The basic intuition behind this problem is that we can store the previous node pointer and the current node pointer whenever the current node value is equal to the value of the key_item( the last occurrence of which we have to delete).
So, after iterating the whole linked list we have the previous node pointer and the current node pointer of the node which we have to delete. So what we do is, we replace the previous next pointer with the current next pointer. And we deleted the last occurrence of the item.

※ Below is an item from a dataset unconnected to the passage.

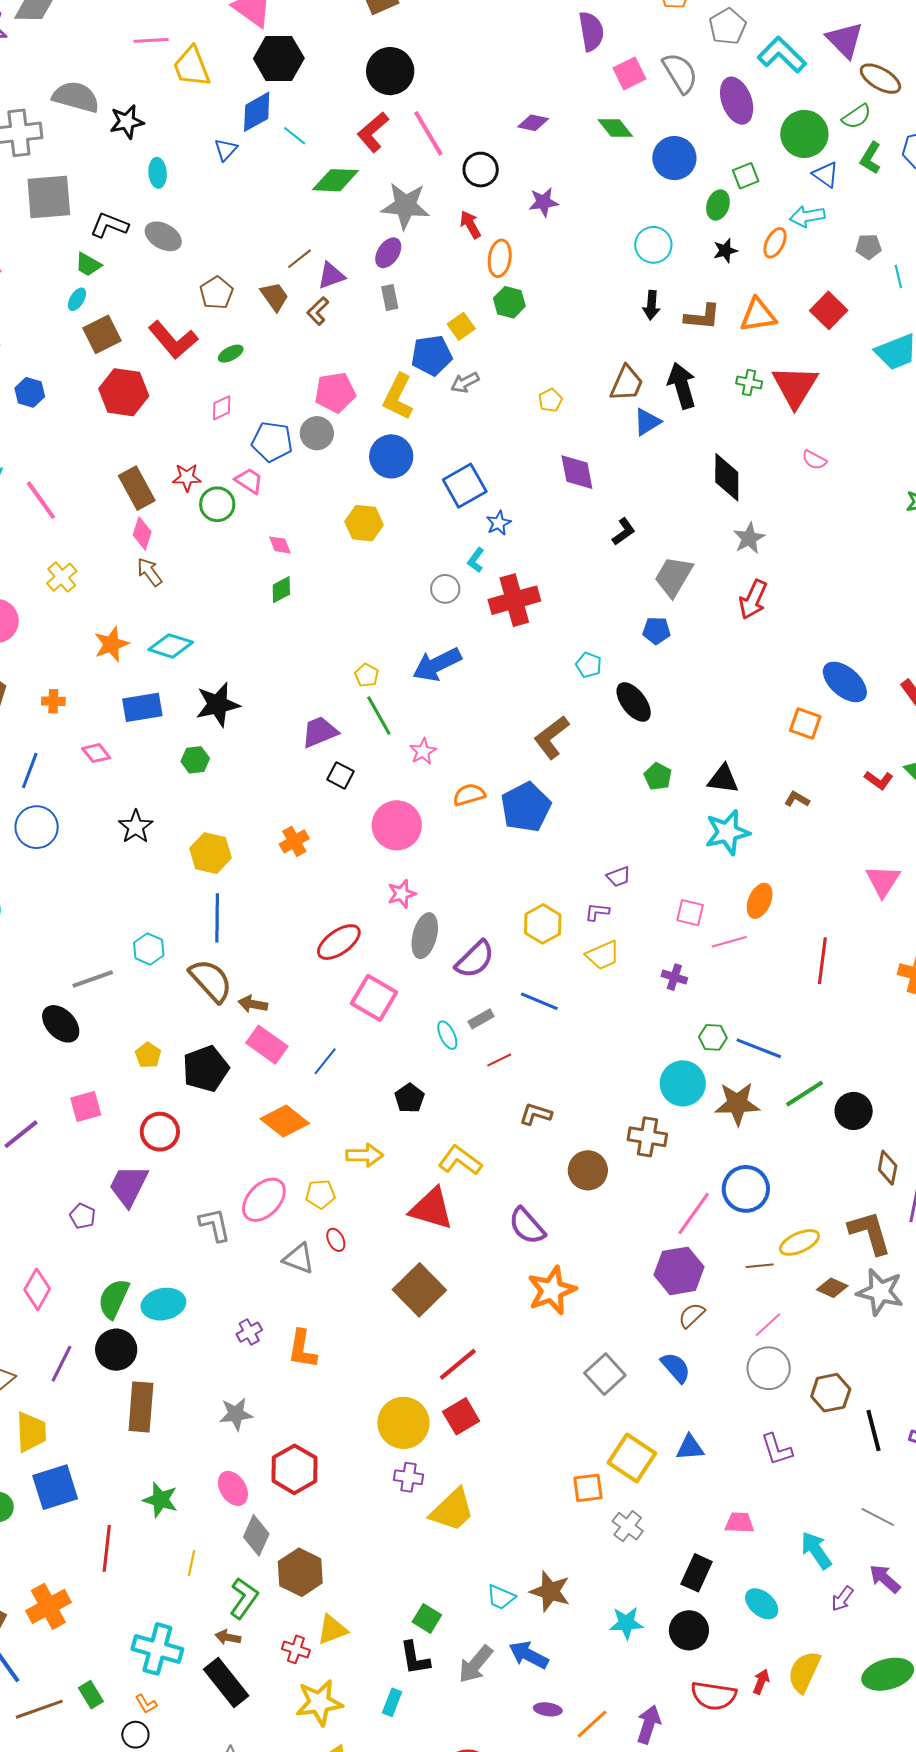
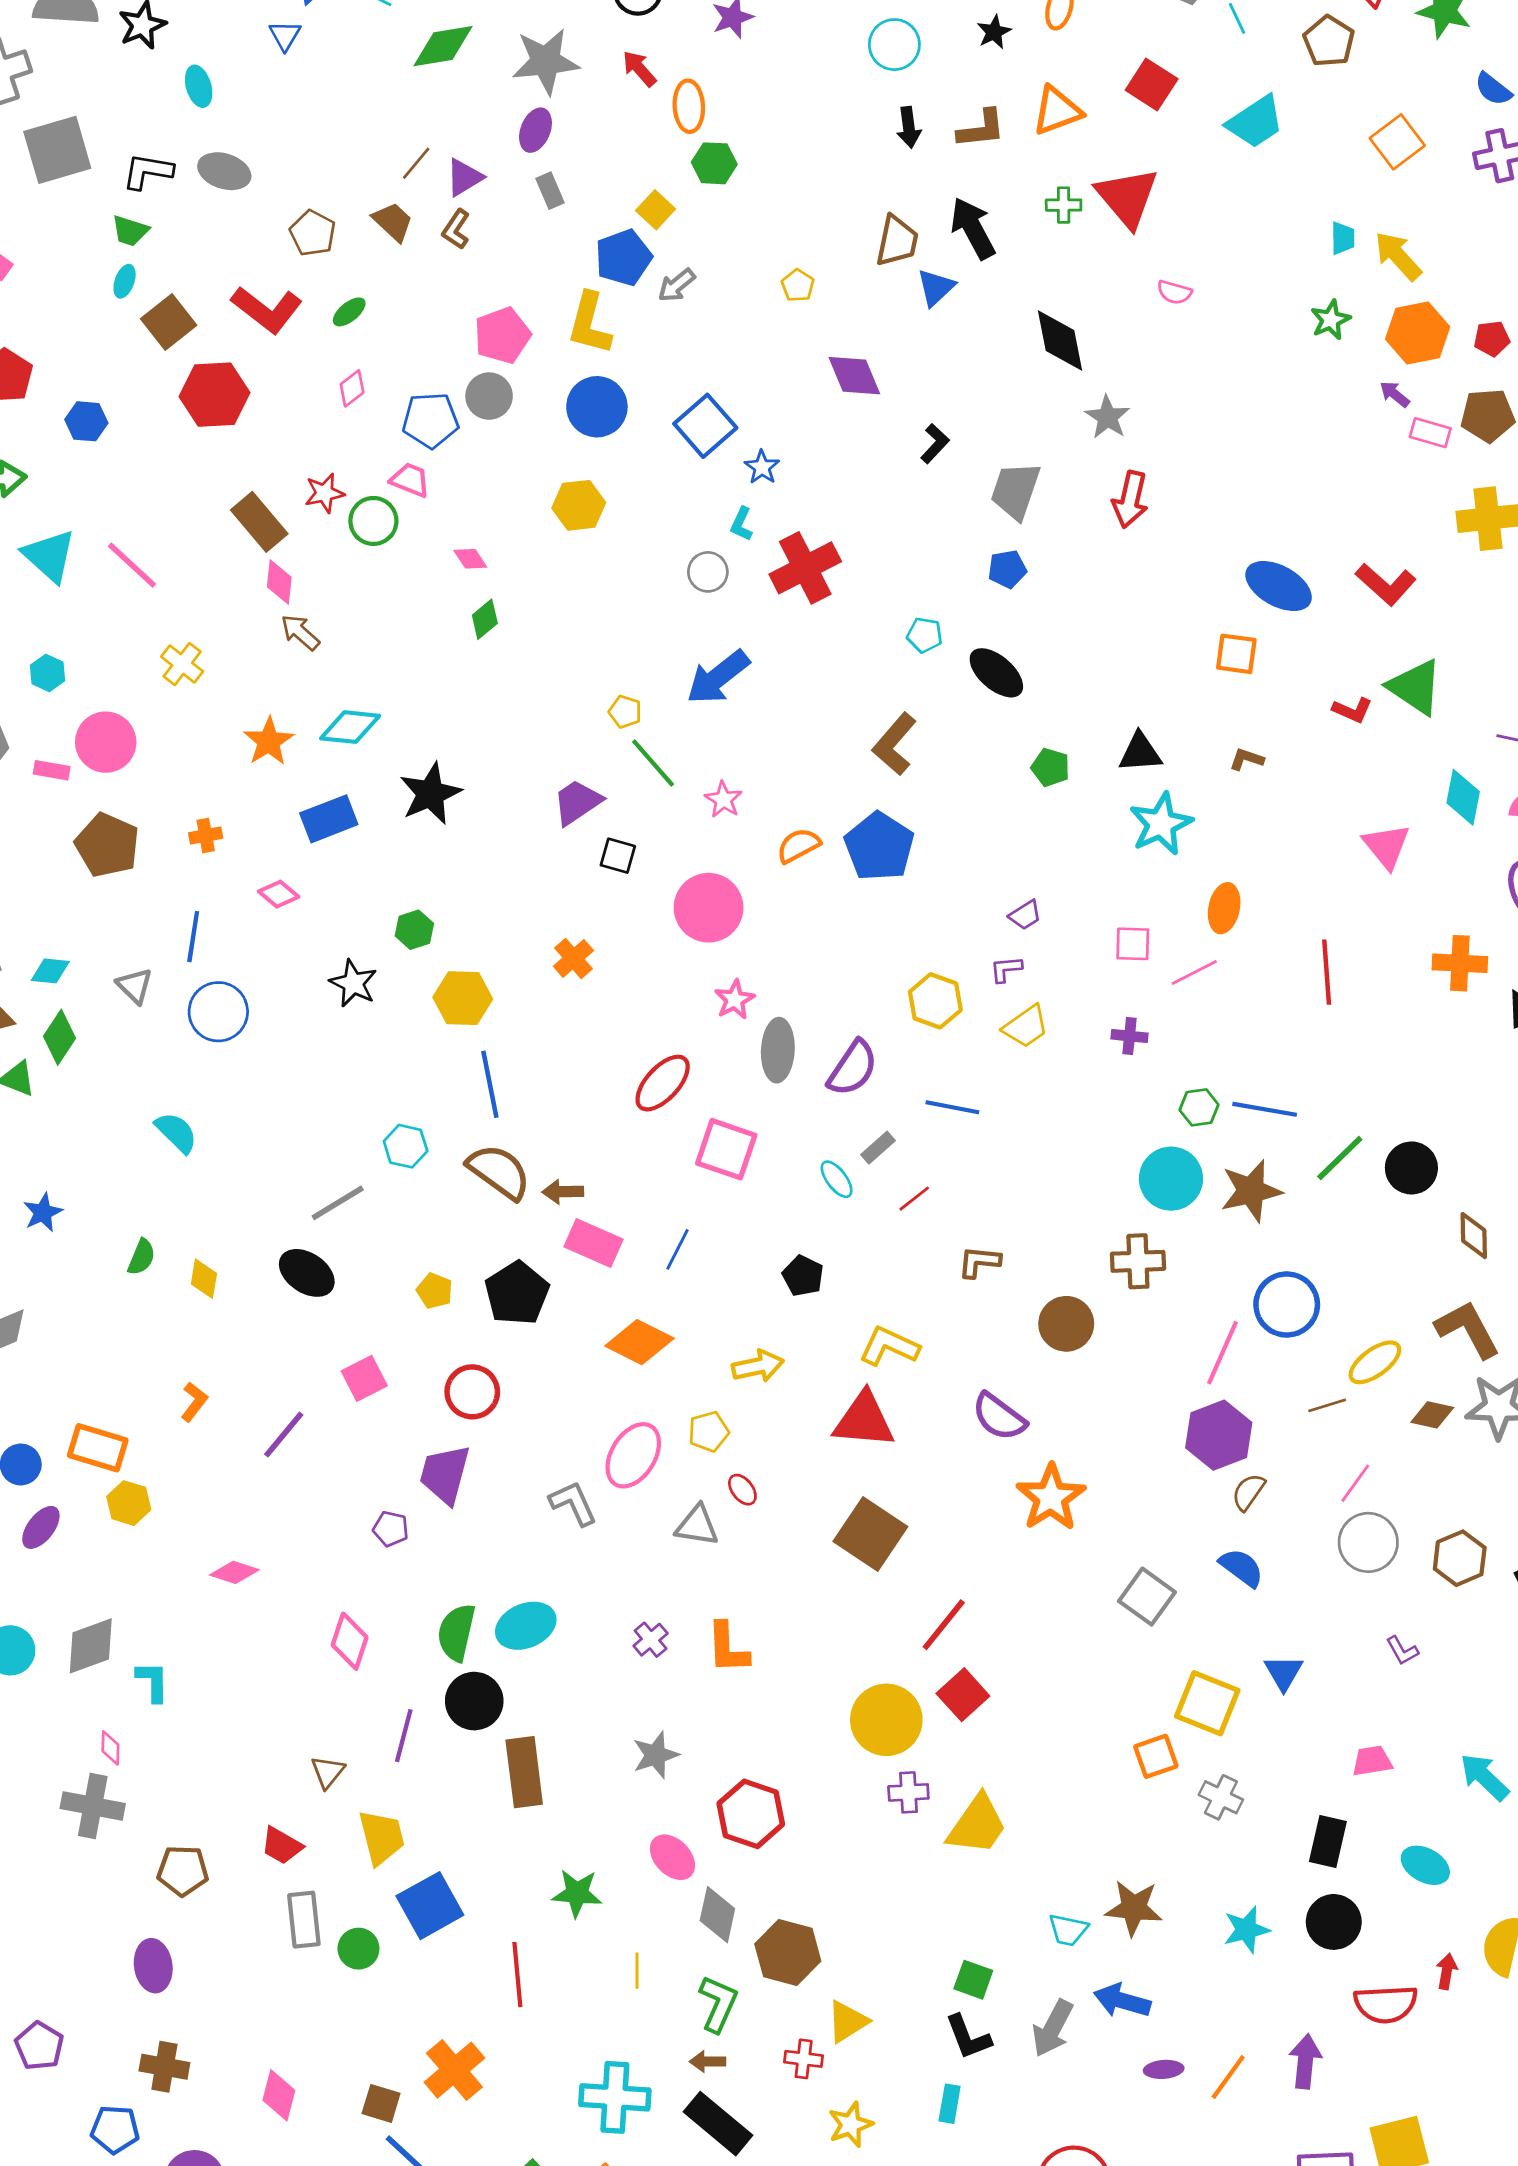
green hexagon: (195, 760) -> (414, 930), moved
blue triangle: (690, 1448) -> (1284, 1673), turned -44
purple L-shape: (777, 1449) -> (1402, 1651), size x0.7
yellow star: (319, 1702) -> (850, 2125), size x0.7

First, we take a node pointer which stores the head pointer, and two other pointers prev and curr, which store the previous node and the current node pointers. Then we iterate the linked list, whenever the curr next value equals the value of key element we store prev to the node value and curr to node next. And we point node to node next. When we iterate the whole linked list then we replace the prev next to curr next.

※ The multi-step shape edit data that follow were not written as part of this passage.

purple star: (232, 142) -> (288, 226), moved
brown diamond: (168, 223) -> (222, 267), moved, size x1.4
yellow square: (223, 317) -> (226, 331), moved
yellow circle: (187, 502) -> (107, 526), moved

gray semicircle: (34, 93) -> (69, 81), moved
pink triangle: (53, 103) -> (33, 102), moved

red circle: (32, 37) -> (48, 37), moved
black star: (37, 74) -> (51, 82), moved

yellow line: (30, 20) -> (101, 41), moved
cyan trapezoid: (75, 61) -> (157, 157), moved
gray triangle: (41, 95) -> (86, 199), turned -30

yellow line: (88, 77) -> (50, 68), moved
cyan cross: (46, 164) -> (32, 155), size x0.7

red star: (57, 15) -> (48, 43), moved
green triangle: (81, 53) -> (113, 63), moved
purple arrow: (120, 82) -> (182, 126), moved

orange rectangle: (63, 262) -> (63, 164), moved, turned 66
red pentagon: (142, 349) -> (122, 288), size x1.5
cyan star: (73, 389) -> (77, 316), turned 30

And if the prev pointer value is null and the head value is equal to the key, then we replace the head to head next pointer. Since the head is the first and last occurrence of the key.
Implementation
C++ Program for Delete Last Occurrence
#include<bits/stdc++.h>
using namespace std;
class MyLinkedList {
public:
struct ListNode {
ListNode *next;
int val;
ListNode(int a): next(NULL), val(a){}
};
ListNode *head;
MyLinkedList():head(NULL) {
}
void addAtHead(int val) {
ListNode *node = new ListNode(val);
node->next = head;
head = node;
}
void DeleteLastOccurenceOfKey(int key){
ListNode* node = head;
ListNode* prev = NULL,*curr=NULL;
while(node){
if(node->next && node->next->val==key){
prev = node;
curr = node->next;
}
node = node->next;
}
if(prev){
prev->next = curr->next;
}else if(head->val==key){
head = head->next;
}
}
void print_list(){
ListNode* node = head;
while(node){
cout<<node->val<<" ";
node = node->next;
}
cout<<endl;
}
};
int main(){
MyLinkedList *list = new MyLinkedList();
list->addAtHead(5);
list->addAtHead(4);
list->addAtHead(3);
list->addAtHead(2);
list->addAtHead(1);
list->print_list();
list->DeleteLastOccurenceOfKey(5);
list->print_list();
list->DeleteLastOccurenceOfKey(1);
list->print_list();
}Java Program for Delete Last Occurrence
import java.util.*;
import java.lang.*;
import java.io.*;
public class Main{
public static void main (String[] args) throws java.lang.Exception{
MyLinkedList obj = new MyLinkedList();
obj.addAtHead(5);
obj.addAtHead(4);
obj.addAtHead(3);
obj.addAtHead(2);
obj.addAtHead(1);
obj.printList();
obj.DeleteLastOccurenceOfKey(5);
obj.printList();
obj.DeleteLastOccurenceOfKey(1);
obj.printList();
}
public static class MyLinkedList {
class Node{
Node next = null;
int val = 0;
public Node(int val){
this.val = val;
}
}
private Node head;
private int size;
public MyLinkedList() {
this.head = null;
this.size = 0;
}
public void addAtHead(int val) {
Node node = new Node(val);
if(this.size == 0){
this.head = node;
}
else{
node.next = this.head;
this.head = node;
}
this.size++;
}
public void DeleteLastOccurenceOfKey(int key) {
Node node=head;
Node prev=null;
Node curr=null;
while(node!=null){
if(node.next!=null && node.next.val==key){
prev=node;
curr=node.next;
}
node=node.next;
}
if(prev!=null){
prev.next=curr.next;
}else if(head.val == key){
head = head.next;
}
}
public void printList(){
Node curr = head;
while(curr!=null){
System.out.print(curr.val+" ");
curr = curr.next;
}
System.out.println("");
}
}
}1 2 3 4 5 1 2 3 4 2 3 4
Complexity Analysis for Delete Last Occurrence
Time Complexity
O(n) where n is the number of nodes present in the linked list. Here we traverse the linked list till we get the desire node which take linear time.
Space Complexity
O(1) because we don’t use any auxiliary space here.